Michael (michka) Kaplan [MS]

2005-01-27 14:57:24 UTC

Win32 "A" functions almost always convert to Unicode and call the "W"
functions. They usually use the CP_ACP for the conversion and because of
this they csn never use UTF-8....
--
MichKa [MS]
NLS Collation/Locale/Keyboard Technical Lead
Globalization Infrastructure, Fonts, and Tools
Microsoft Windows International Division

This posting is provided "AS IS" with
no warranties, and confers no rights.

Post by Yaron Alterman
Hi,
Is is possible to feed UTF-8 data to WIN32 ANSI functions? Do those
functions parse the data and check MBCS validity or do they just look
for the '\0' at the end in which case UTF-8 will be transparent to
them.
Got a good explenation for why I even ask this, if you will bare with
me :)
I'm working in a team which is developing a software library with
Unicode support.
Instead of having 2 targets, which are ANSI/Unicode by pre-processing,
I would like to have only one target, with 2 sets of internal
functions: Unicode and ANSI, just like WinNT WIN32 API does.
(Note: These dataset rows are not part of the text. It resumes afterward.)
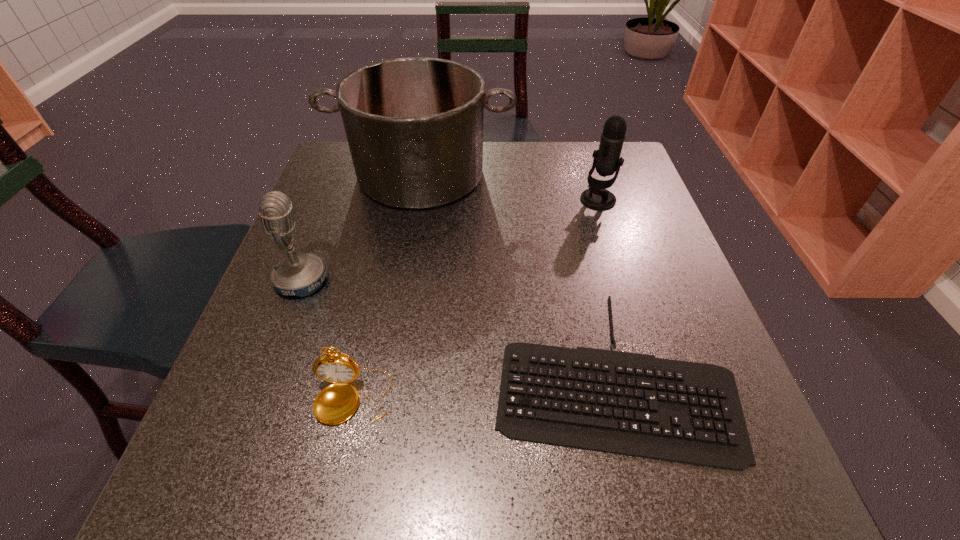 Where is `pan`? The width and height of the screenshot is (960, 540). pan is located at coordinates (414, 126).

In order to click on the farther microphone in this screenshot , I will do `click(607, 160)`.

The height and width of the screenshot is (540, 960). What are the coordinates of `the nearer microphone` in the screenshot? It's located at (302, 274).

I want to click on the fourth tallest object, so click(x=336, y=403).

Find the location of a particular element. The width and height of the screenshot is (960, 540). the shortest object is located at coordinates (634, 404).

Locate an element on the screen. vacant area situated on the front of the pan is located at coordinates (404, 276).

This screenshot has height=540, width=960. I want to click on free spot located 0.080m on the front of the right microphone, so click(609, 232).

The height and width of the screenshot is (540, 960). I want to click on vacant space located on the front-facing side of the nearer microphone, so coord(481,280).

This screenshot has width=960, height=540. What are the coordinates of `free spot located 0.110m on the face of the pocket watch` in the screenshot? It's located at (330, 503).

Image resolution: width=960 pixels, height=540 pixels. I want to click on free region located on the left of the shortest object, so click(270, 371). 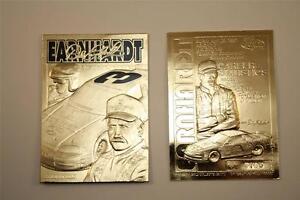 Locate an element on the screen. The height and width of the screenshot is (200, 300). side window is located at coordinates (132, 93), (231, 141). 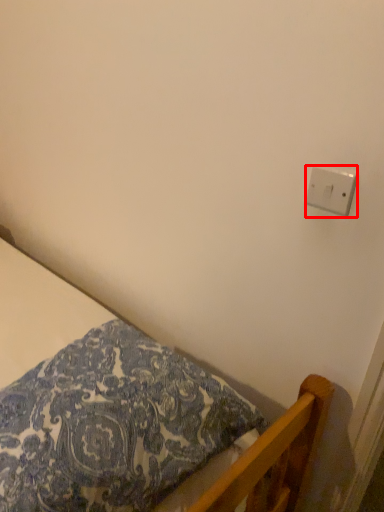 Question: In this image, where is light switch (annotated by the red box) located relative to bed?

Choices:
 (A) right
 (B) left

Answer: (A) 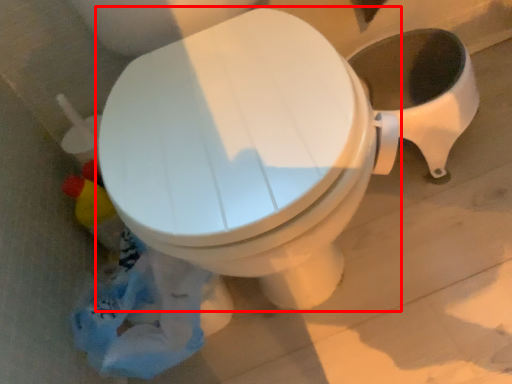 Question: From the image's perspective, considering the relative positions of toilet (annotated by the red box) and garbage in the image provided, where is toilet (annotated by the red box) located with respect to the staircase?

Choices:
 (A) below
 (B) above

Answer: (B) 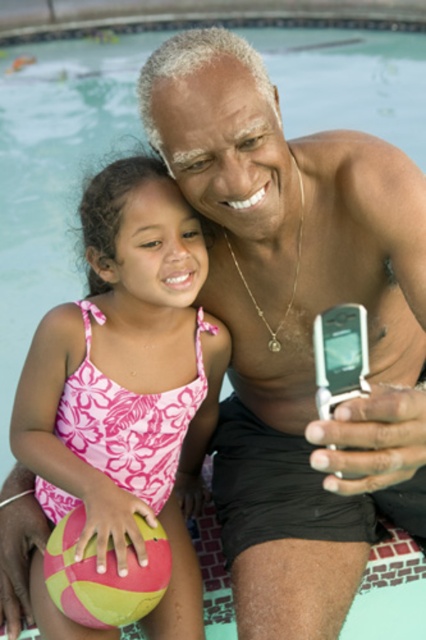 Question: Is pink floral swimsuit at center to the left of multicolored rubber ball at lower left from the viewer's perspective?

Choices:
 (A) yes
 (B) no

Answer: (B)

Question: Is pink floral swimsuit at center bigger than multicolored rubber ball at lower left?

Choices:
 (A) yes
 (B) no

Answer: (A)

Question: Which point is farther to the camera?

Choices:
 (A) (69, 541)
 (B) (71, 326)

Answer: (B)

Question: Does pink floral swimsuit at center appear over multicolored rubber ball at lower left?

Choices:
 (A) no
 (B) yes

Answer: (B)

Question: Which point is farther to the camera?

Choices:
 (A) (101, 593)
 (B) (141, 262)

Answer: (B) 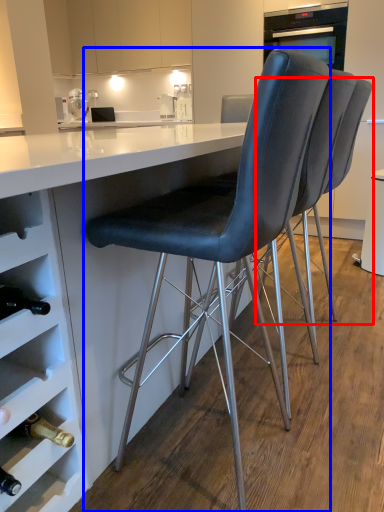 Question: Which point is closer to the camera, chair (highlighted by a red box) or chair (highlighted by a blue box)?

Choices:
 (A) chair
 (B) chair

Answer: (B) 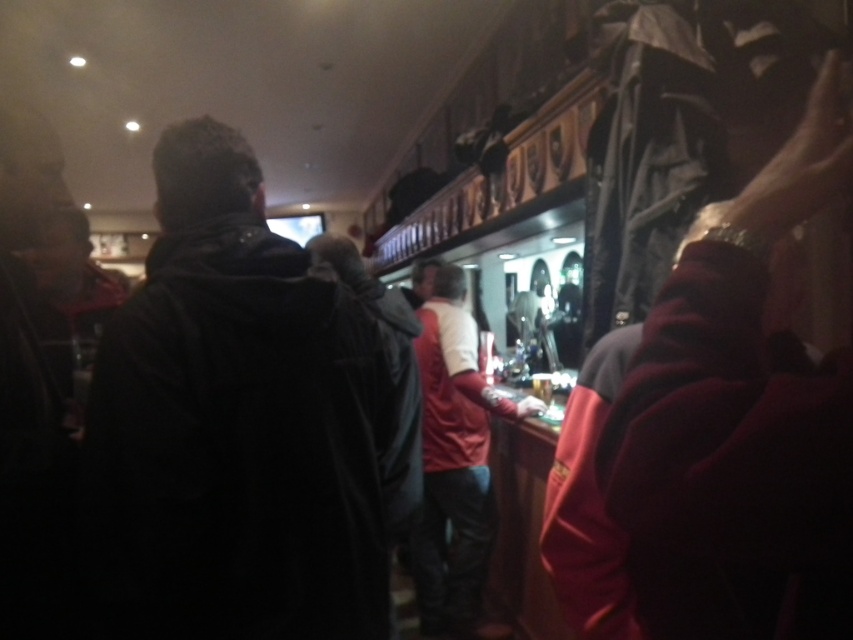 From the picture: You are a bartender preparing to place two items on the counter. The dark fabric jacket at center is currently on the counter, and the dark red sweater at right is also on the counter. Which item requires more space horizontally to accommodate?

The dark fabric jacket at center requires more horizontal space because its width is larger than the dark red sweater at right.

You are at a bar and want to order a drink. You see a dark red sweater at right and a red leather jacket at center. Which item is closer to the bar counter?

The red leather jacket at center is closer to the bar counter because the dark red sweater at right is to the right of it, meaning the jacket is positioned between the sweater and the counter.

Looking at this image, you are a bartender at the bar counter. You need to clean the area between the dark fabric jacket at center and the red leather jacket at center. Which jacket takes up more space and requires more cleaning around it?

The red leather jacket at center occupies more space than the dark fabric jacket at center, so it requires more cleaning around it. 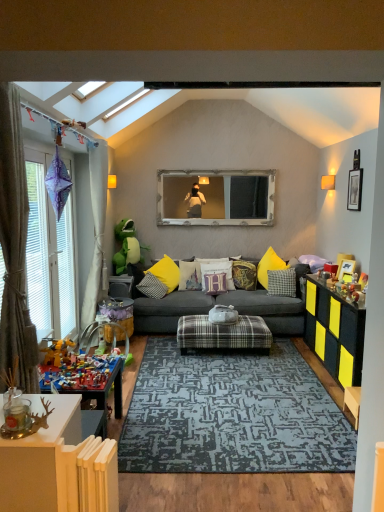 Question: Is dark gray fabric couch at center wider than white fabric curtain at left, the second curtain from the front?

Choices:
 (A) yes
 (B) no

Answer: (A)

Question: Does dark gray fabric couch at center have a smaller size compared to white fabric curtain at left, the second curtain from the front?

Choices:
 (A) yes
 (B) no

Answer: (B)

Question: Does dark gray fabric couch at center have a lesser width compared to white fabric curtain at left, positioned as the 1th curtain in back-to-front order?

Choices:
 (A) yes
 (B) no

Answer: (B)

Question: Does dark gray fabric couch at center turn towards white fabric curtain at left, positioned as the 1th curtain in back-to-front order?

Choices:
 (A) no
 (B) yes

Answer: (A)

Question: Is dark gray fabric couch at center further to the viewer compared to white fabric curtain at left, the second curtain from the front?

Choices:
 (A) no
 (B) yes

Answer: (B)

Question: Is white fabric curtain at left, positioned as the 1th curtain in back-to-front order, at the back of dark gray fabric couch at center?

Choices:
 (A) yes
 (B) no

Answer: (B)

Question: Is brown fabric curtain at left, which ranks as the 1th curtain in front-to-back order, outside plaid fabric ottoman at center, which ranks as the 2th table in left-to-right order?

Choices:
 (A) no
 (B) yes

Answer: (B)

Question: From the image's perspective, is brown fabric curtain at left, the second curtain in the back-to-front sequence, on plaid fabric ottoman at center, which is counted as the first table, starting from the right?

Choices:
 (A) yes
 (B) no

Answer: (A)

Question: Is brown fabric curtain at left, the second curtain in the back-to-front sequence, turned away from plaid fabric ottoman at center, which is counted as the first table, starting from the right?

Choices:
 (A) no
 (B) yes

Answer: (A)

Question: Is brown fabric curtain at left, which ranks as the 1th curtain in front-to-back order, positioned far away from plaid fabric ottoman at center, which ranks as the 2th table in left-to-right order?

Choices:
 (A) no
 (B) yes

Answer: (B)

Question: Can you confirm if brown fabric curtain at left, the second curtain in the back-to-front sequence, is smaller than plaid fabric ottoman at center, which ranks as the 2th table in left-to-right order?

Choices:
 (A) yes
 (B) no

Answer: (A)

Question: From the image's perspective, would you say brown fabric curtain at left, the second curtain in the back-to-front sequence, is shown under plaid fabric ottoman at center, which is counted as the first table, starting from the right?

Choices:
 (A) no
 (B) yes

Answer: (A)

Question: Is plush yellow pillow at center, the 3th pillow from the left, located outside dark gray fabric couch at center?

Choices:
 (A) yes
 (B) no

Answer: (B) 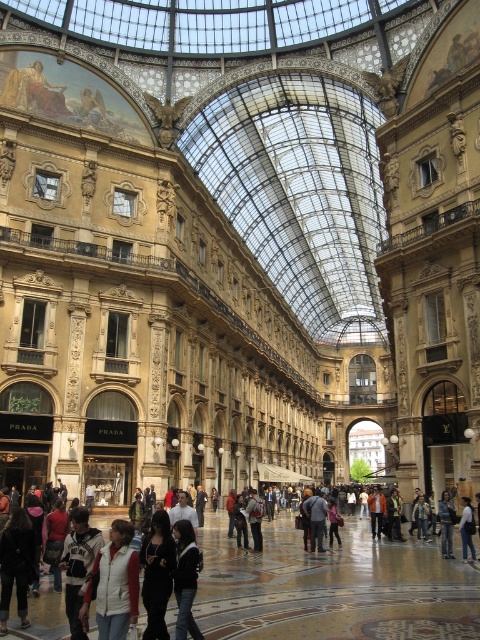 Identify the location of black fabric jacket at center. The height and width of the screenshot is (640, 480). (156, 573).

Where is `black fabric jacket at center`? black fabric jacket at center is located at coordinates (x=156, y=573).

Locate an element on the screen. The height and width of the screenshot is (640, 480). black fabric jacket at center is located at coordinates (156, 573).

Can you confirm if white cotton jacket at center is shorter than black fabric jacket at center?

No.

Is point (247, 625) behind point (159, 516)?

No, (247, 625) is closer to viewer.

You are a GUI agent. You are given a task and a screenshot of the screen. Output one action in this format:
    pyautogui.click(x=<x>, y=<y>)
    Task: Click on the white cotton jacket at center
    This screenshot has width=480, height=640.
    Given the screenshot: What is the action you would take?
    pyautogui.click(x=333, y=588)

Is dark gray sweater at center behind denim jacket at center?

No, dark gray sweater at center is closer to the viewer.

Is point (180, 557) positioned before point (442, 497)?

That is True.

Where is `dark gray sweater at center`? The image size is (480, 640). dark gray sweater at center is located at coordinates (186, 579). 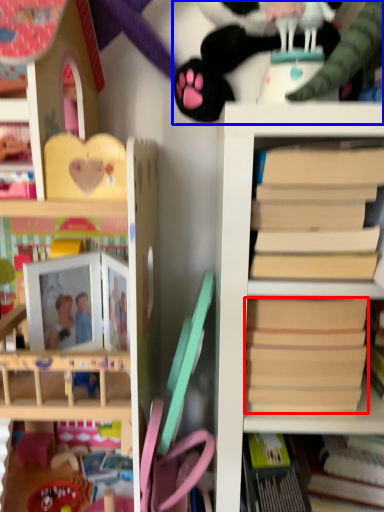 Question: Among these objects, which one is farthest to the camera, paperback book (highlighted by a red box) or toy (highlighted by a blue box)?

Choices:
 (A) paperback book
 (B) toy

Answer: (B) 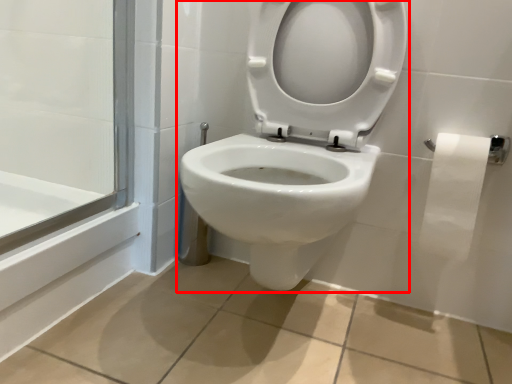 Question: From the image's perspective, considering the relative positions of toilet (annotated by the red box) and toilet paper in the image provided, where is toilet (annotated by the red box) located with respect to the staircase?

Choices:
 (A) below
 (B) above

Answer: (B)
For me
it's easier since I code in C++, in which case I can overload the
methods.
In the interface exposed to the client there will be only one
decleration per method, determained in pre-process with the TCHAR
trick,
internally, both implementations will be compiled, and the linker will
get the right implementation from my binary library(static lib), into
the client's executable.
class A
{
void Foo(char* str);
void Foo(wchar_t* str);
}
#include <tchar.h>
class A
{
void Foo(TCHAR* str);
}
this works quite nicely :)
I wanted the core to be Unicode (just like NT WIN32), and have my ANSI
methods convert the data to Unicode, then delegate to the Unicode
methods, thus enabling me to build my entire library with the _UNICODE
flag.
This works great in NT based Windows, I have a problems in Windows98
though, since all WIN32 APIs which are translated as 'W' functions
dont work, or work badly, or even throw exceptions. Since the
Windows98 core is ANSI, there's no good support there for Unicode (or
is there???).
In an act of despair, the last trick I was thinking of was having the
core compiled as _MBCS, and have all my core interfaces have char*
types, and in the outer APIs have my ANSI methods do their stuff, and
my Unicode methods, convert the data to UTF-8, and feed those to my
char* methods, which in turn might call a WIN32 API (an 'A' function
this time). This will enable support for Windows98, but I was
wondering what will be the effect.
If this doesn't work i will have to wither resort back to 2
pre-processed targets, or give up support for Windows98
Just wanted your opinions on this,
Thanks,
Yaron